[Page images and extracted text]
========================

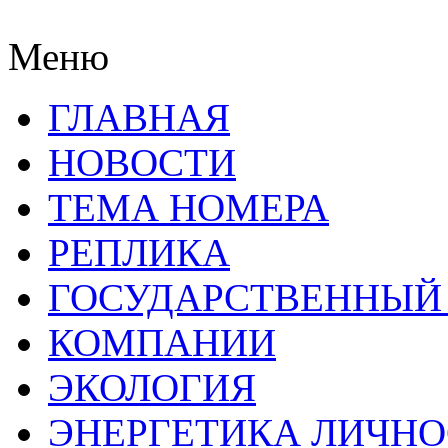
Меню
ГЛАВНАЯ
НОВОСТИ
ТЕМА НОМЕРА
РЕПЛИКА
ГОСУДАРСТВЕННЫЙ
КОМПАНИИ
ЭКОЛОГИЯ
ЭНЕРГЕТИКА ЛИЧН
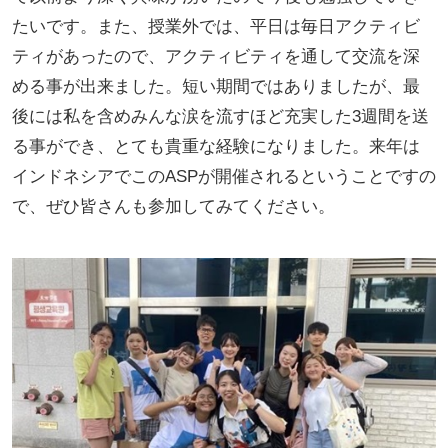
たいです。また、授業外では、平日は毎日アクティビ
ティがあったので、アクティビティを通して交流を深
める事が出来ました。短い期間ではありましたが、最
後には私を含めみんな涙を流すほど充実した3週間を送
る事ができ、とても貴重な経験になりました。来年は
インドネシアでこのASPが開催されるということですの
で、ぜひ皆さんも参加してみてください。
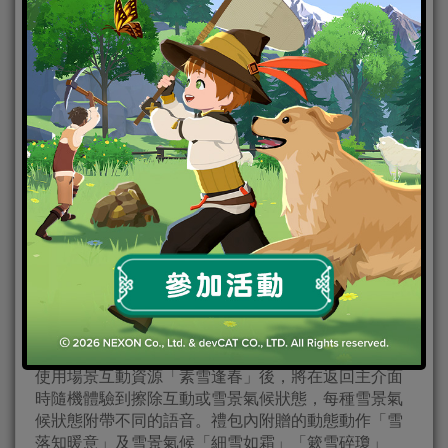
使用場景互動資源「素雪逢春」後，將在返回主介面
時隨機體驗到擦除互動或雪景氣候狀態，每種雪景氣
候狀態附帶不同的語音。禮包內附贈的動態動作「雪
落知暖意」及雪景氣候「細雪如霜」「簌雪碎瓊」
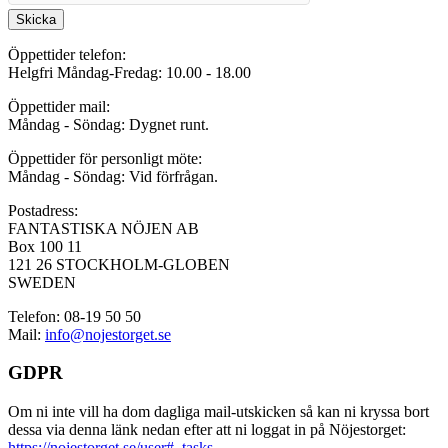
Skicka
Öppettider telefon:
Helgfri Måndag-Fredag: 10.00 - 18.00
Öppettider mail:
Måndag - Söndag: Dygnet runt.
Öppettider för personligt möte:
Måndag - Söndag: Vid förfrågan.
Postadress:
FANTASTISKA NÖJEN AB
Box 100 11
121 26 STOCKHOLM-GLOBEN
SWEDEN
Telefon: 08-19 50 50
Mail:
info@nojestorget.se
GDPR
Om ni inte vill ha dom dagliga mail-utskicken så kan ni kryssa bort
dessa via denna länk nedan efter att ni loggat in på Nöjestorget:
https://nojestorget.se/user#_tasks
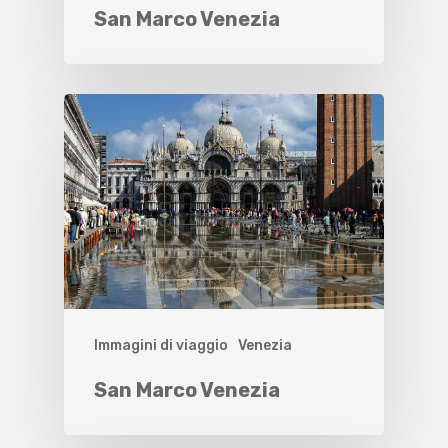
San Marco Venezia
Immagini di viaggio
Venezia
San Marco Venezia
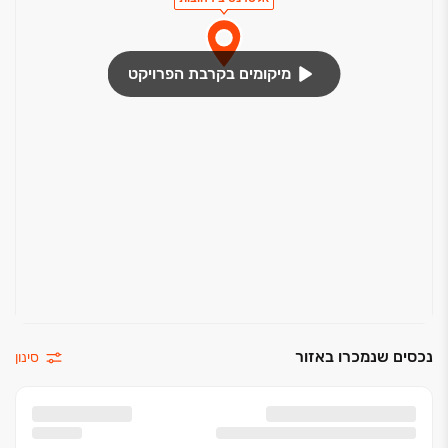
פרופורציות רגועות, חיבור לסביבה, גימור מושקע,
איפוק אלגנטי ‏- עקרונות אשר יעניקו לכם חוויית מגורים like
no other. לבחירתכם מגוון דירות על בסיס שלושה סגנונות
מיקומים בקרבת הפרויקט
עיצוב ייחודיים.
נכסים שנמכרו באזור
סינון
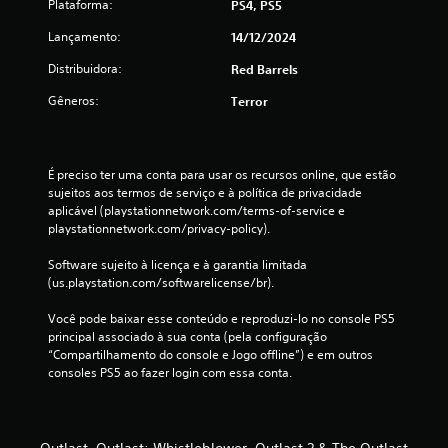
e
Plataforma:
PS4, PS5
6
Lançamento:
14/12/2024
6
Distribuidora:
Red Barrels
Gêneros:
Terror
c
l
É preciso ter uma conta para usar os recursos online, que estão 
a
sujeitos aos termos de serviço e à política de privacidade 
aplicável (playstationnetwork.com/terms-of-service e 
s
playstationnetwork.com/privacy-policy).
s
Software sujeito à licença e à garantia limitada 
(us.playstation.com/softwarelicense/br).
i
Você pode baixar esse conteúdo e reproduzi-lo no console PS5 
f
principal associado à sua conta (pela configuração 
“Compartilhamento do console e Jogo offline”) e em outros 
i
consoles PS5 ao fazer login com essa conta.
c
a
Outlast, Outlast: Whistleblower, Outlast 2 & The Outlast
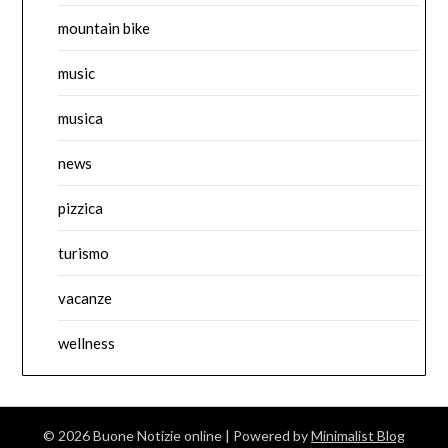
mountain bike
music
musica
news
pizzica
turismo
vacanze
wellness
© 2026 Buone Notizie online
| Powered by
Minimalist Blog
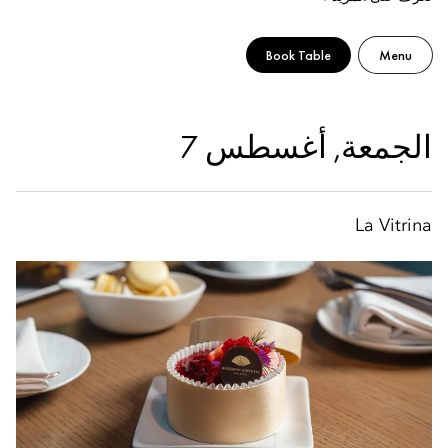
Book Table
Menu
الجمعة, أغسطس 7
La Vitrina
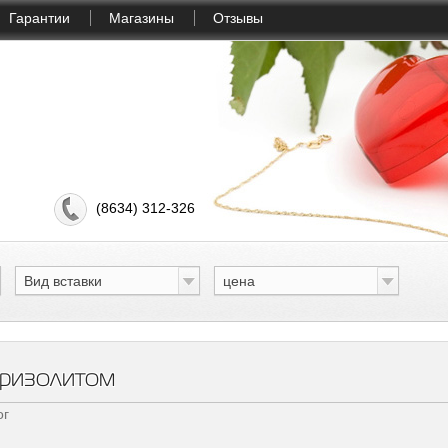
Гарантии
Магазины
Отзывы
(8634) 312-326
Вид вставки
цена
хризолитом
ог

========================

WORK TO BE COMPLETED: Copy out the lines of the data where the string "playstationnetwork" occurs.

ANSWER TO THIS EXERCISE:
aplicável (playstationnetwork.com/terms-of-service e 
playstationnetwork.com/privacy-policy).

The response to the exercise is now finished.